Creating Reliable Unattended Scripts
Most software developers are good at creating applications that behave well when failures occur. They know how to handle unexpected exceptions, provide meaningful error messages and how to make the program fail gracefully so that there’s minimal data loss.
When it comes to creating scripts that run unattended, it’s suddenly more difficult to come up with a solid process. All too often I’ve seen cases where an overnight backup would fail for days or weeks in a row with no one noticing. Other times a script would lock up for no apparent reason. Troubleshooting unattended processes are inherently difficult because there are never any witnesses.
No one wants to be the person who must explain why you don’t have current backups because your process failed, and you didn’t know it (Trust me on that!). So here are some tips and tricks that will help you sleep comfortably while all your unattended scripts are doing their thing.
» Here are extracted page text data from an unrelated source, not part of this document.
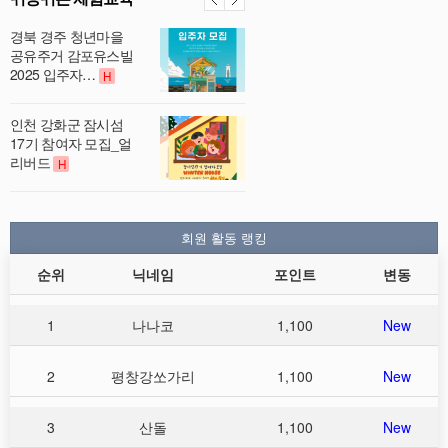
경북 경주 청년마을
공유주거 감포유스빌
2025 입주자…
H
인천 강화군 잠시섬
17기 참여자 모집_얼
리버드
H
회원 활동 랭킹
순위
닉네임
포인트
변동
1
나나코
1,100
New
2
평창강쏘가리
1,100
New
3
산돌
1,100
New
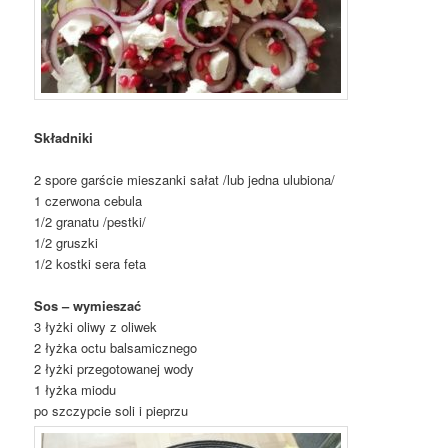
Składniki
2 spore garście mieszanki sałat /lub jedna ulubiona/
1 czerwona cebula
1/2 granatu /pestki/
1/2 gruszki
1/2 kostki sera feta
Sos – wymieszać
3 łyżki oliwy z oliwek
2 łyżka octu balsamicznego
2 łyżki przegotowanej wody
1 łyżka miodu
po szczypcie soli i pieprzu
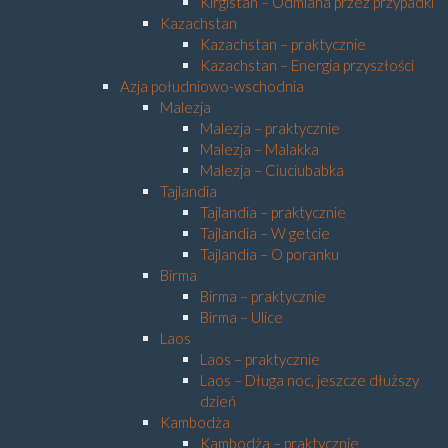
Kirgistan – Odmiana przez przypadki
Kazachstan
Kazachstan – praktycznie
Kazachstan – Energia przyszłości
Azja południowo-wschodnia
Malezja
Malezja – praktycznie
Malezja – Malakka
Malezja – Ciuciubabka
Tajlandia
Tajlandia – praktycznie
Tajlandia – W getcie
Tajlandia – O poranku
Birma
Birma – praktycznie
Birma – Ulice
Laos
Laos – praktycznie
Laos – Długa noc, jeszcze dłuższy
dzień
Kambodża
Kambodża – praktycznie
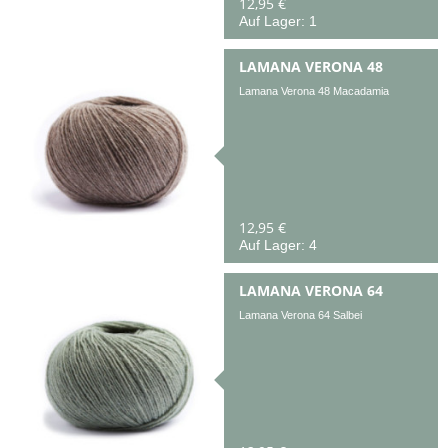
12,95 €
Auf Lager: 1
LAMANA VERONA 48
Lamana Verona 48 Macadamia
12,95 €
Auf Lager: 4
LAMANA VERONA 64
Lamana Verona 64 Salbei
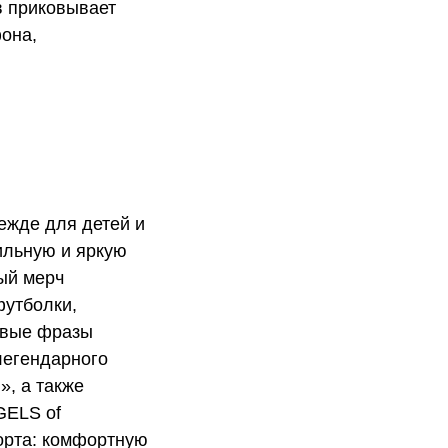
в приковывает
фона,
ежде для детей и
ильную и яркую
ый мерч
футболки,
овые фразы
легендарного
», а также
GELS of
орта: комфортную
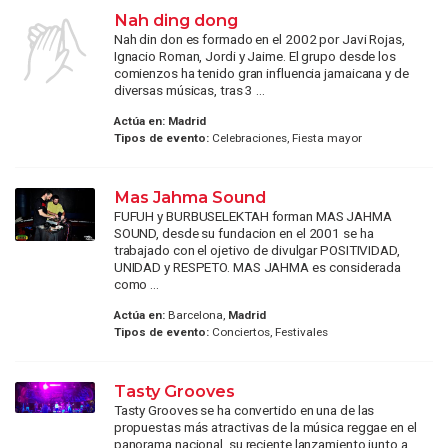
Nah ding dong
Nah din don es formado en el 2002 por Javi Rojas,
Ignacio Roman, Jordi y Jaime. El grupo desde los
comienzos ha tenido gran influencia jamaicana y de
diversas músicas, tras 3 ...
Actúa en:
Madrid
Tipos de evento:
Celebraciones, Fiesta mayor
Mas Jahma Sound
FUFUH y BURBUSELEKTAH forman MAS JAHMA
SOUND, desde su fundacion en el 2001 se ha
trabajado con el ojetivo de divulgar POSITIVIDAD,
UNIDAD y RESPETO. MAS JAHMA es considerada
como ...
Actúa en:
Barcelona,
Madrid
Tipos de evento:
Conciertos, Festivales
Tasty Grooves
Tasty Grooves se ha convertido en una de las
propuestas más atractivas de la música reggae en el
panorama nacional, su reciente lanzamiento junto a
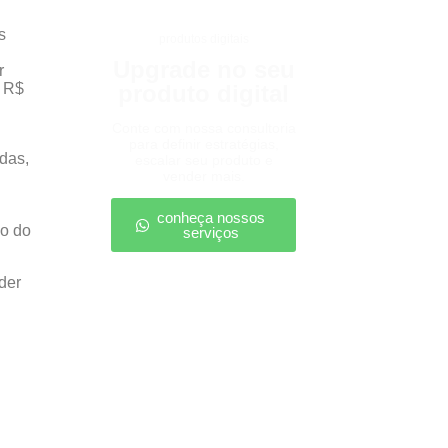
s
produtos digitais
Upgrade no seu
r
e R$
produto digital
Conte com nossa consultoria
para definir estratégias,
das,
escalar seu produto e
vender mais.
conheça nossos
co do
serviços
der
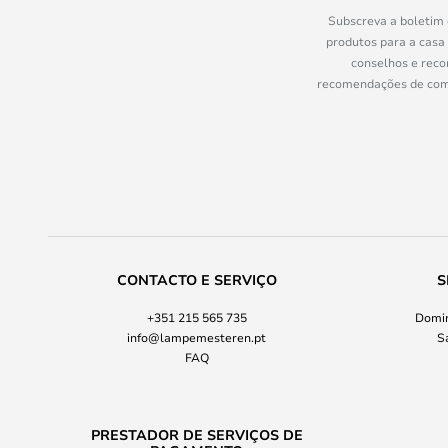
Subscreva a boletim 
produtos para a casa
conselhos e reco
recomendações de compr
CONTACTO E SERVIÇO
S
+351 215 565 735
Domin
info@lampemesteren.pt
S
FAQ
PRESTADOR DE SERVIÇOS DE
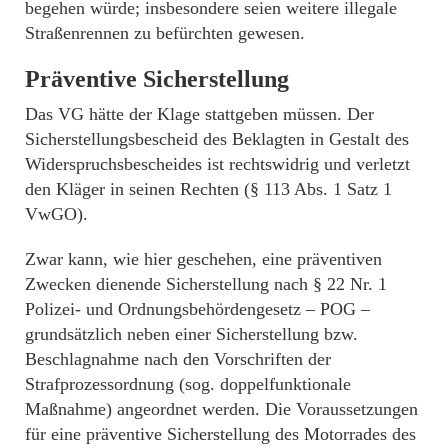
begehen würde; insbesondere seien weitere illegale
Straßenrennen zu befürchten gewesen.
Präventive Sicherstellung
Das VG hätte der Klage stattgeben müssen. Der
Sicherstellungsbescheid des Beklagten in Gestalt des
Widerspruchsbescheides ist rechtswidrig und verletzt
den Kläger in seinen Rechten (§ 113 Abs. 1 Satz 1
VwGO).
Zwar kann, wie hier geschehen, eine präventiven
Zwecken dienende Sicherstellung nach § 22 Nr. 1
Polizei- und Ordnungsbehördengesetz – POG –
grundsätzlich neben einer Sicherstellung bzw.
Beschlagnahme nach den Vorschriften der
Strafprozessordnung (sog. doppelfunktionale
Maßnahme) angeordnet werden. Die Voraussetzungen
für eine präventive Sicherstellung des Motorrades des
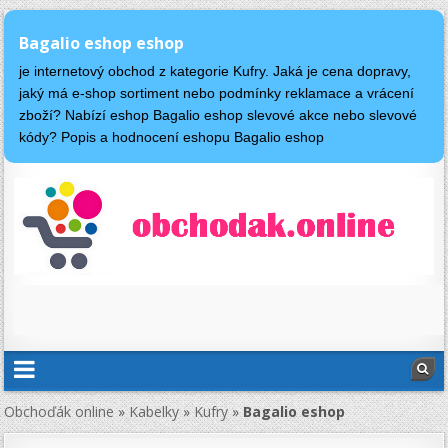
Bagalio eshop eshop
je internetový obchod z kategorie Kufry. Jaká je cena dopravy,
jaký má e-shop sortiment nebo podmínky reklamace a vrácení
zboží? Nabízí eshop Bagalio eshop slevové akce nebo slevové
kódy? Popis a hodnocení eshopu Bagalio eshop
Obchoďák online
»
Kabelky
»
Kufry
»
Bagalio eshop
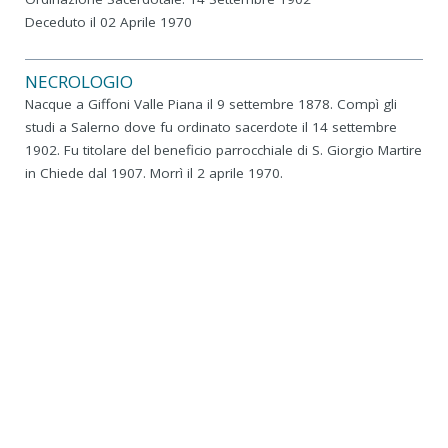
Deceduto il 02 Aprile 1970
NECROLOGIO
Nacque a Giffoni Valle Piana il 9 settembre 1878. Compì gli
studi a Salerno dove fu ordinato sacerdote il 14 settembre
1902. Fu titolare del beneficio parrocchiale di S. Giorgio Martire
in Chiede dal 1907. Morrì il 2 aprile 1970.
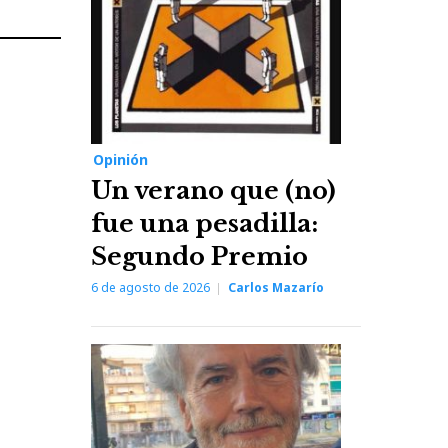
Next
Post
Opinión
Un verano que (no)
fue una pesadilla:
Segundo Premio
6 de agosto de 2026
Carlos Mazarío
Standard Rules Still Apply
In unattended processes, you still need to handle all exceptions, expected and unexpected, and provide appropriate error messages. This usually means using try-catch constructs. The difference is that error messages can’t just be displayed on the screen. Execution information and warnings need to be written to a log file. Fatal errors should be sent to the log and to email.
Your Email-Only App
You can think of email as the GUI for your unattended app. If there’s something the operator needs to know it needs to be sent in an email. Otherwise, you risk not getting their attention.
Often with an interactive app, the only way you know it worked is because it finished with no error messages. This isn’t good enough for an unattended app. If no error email arrives it may mean the process still failed but the email server is down. Or maybe the network is disconnected. For these reasons, it’s important to send a success email when the process runs to completion. When the email doesn’t arrive, you know you’ve got a problem.
Even then you may not be covered. It’s possible the process finished without error, but the results were not quite what you expected. A good success email will describe exactly what was accomplished:
The purchase order and receipt export completed without error.9 purchase orders were sent for date 2018-10-22 in file PO_Export.txt.
This is a real email notification I received recently, and I noticed the date was incorrect. This alerted me to the fact that the server was using UTC time instead of Eastern Daylight time. Without the email I’m not sure when I would have noticed the problem.
With logging, it’s also important to record successes as well as the failures. If your process ftp’s a file, then it’s worthwhile to log an entry saying “file such-n-such successfully ftp’d”. That way, you may or may not capture an ftp error in the log, but if the success message isn’t there you at least know that the process failed prior to completing the ftp.
Good logging should also anticipate problems. For example, if your process writes a file to a network drive, you’ll want to record “writing file <drive>\folder\file” in the log prior to executing the command. That way, if the file never appears, you’ll at least know your script reached the point where it tried to create the file. You’ll also know exactly what the file should have been called and where it should have appeared – all useful information when troubleshooting.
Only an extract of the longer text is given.